Far ahead of his time, Thoreau was calling for nature preserves long before the first national parks and state parks.
His 26-month stay in his little cabin at Walden Pond? Walls calls it “performance art,” a clever description, and, even if a little too cute, close to the mark. As Walls notes, “living alone on the pond in ostentatious simplicity, right in sight of a main road, he became a spectacle. It’s not clear that Thoreau anticipated this. His original determination to live deliberately and confront only the essential facts of life, voiced so movingly in his earliest days at the pond, show his design to pursue an inward journey, but the accidental circumstances that made that journey possible meant it would be performed on a very public stage.” So, maybe we consider it “unplanned performance art.”

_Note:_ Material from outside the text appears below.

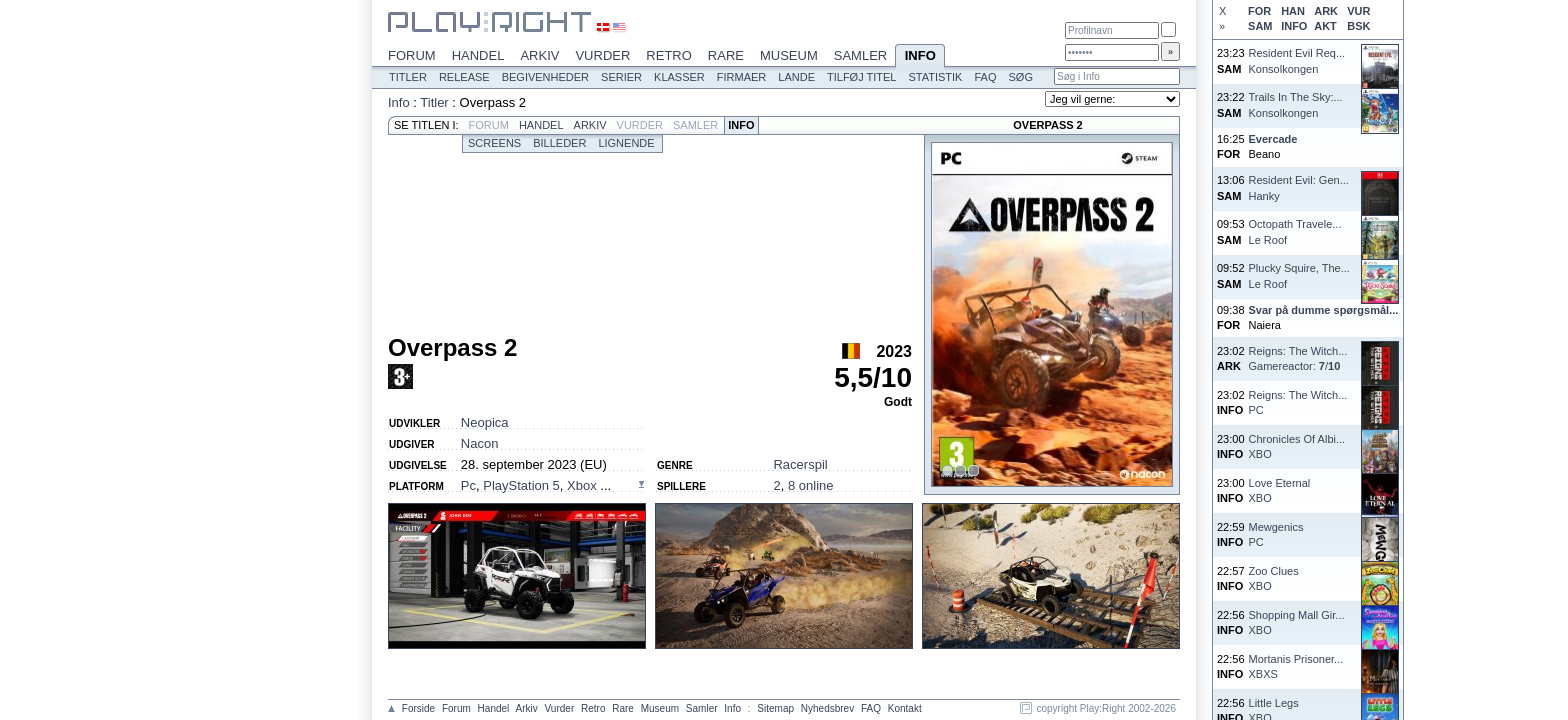 The height and width of the screenshot is (720, 1568). Describe the element at coordinates (539, 55) in the screenshot. I see `Arkiv` at that location.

Walls draws richly from letters to and from Thoreau, journals by others, writings by others. I found her account of Thoreau’s lectures over the years especially enlightening. He spent far more time lecturing than I had known, and it shows what a celebrity he had become, most notably after the publication of Walden.
Walls quotes a reviewer in Portland, ME., who wrote, “He bewilders you in the mists of transcendentalism, delights you with brilliant imagery, shocks you by his apparent irreverence, and sets you in a roar by his sallies of wit.”
As for “Walden” the book, with its call to live a purposeful, spartan life, embracing the natural world, I can’t agree more with Walls that it can be read as a kind of bible, “a new sacred book for the modern age.” I’ve been saying just that for years.
Moreover, I like to think of it as America’s greatest self-help book yet.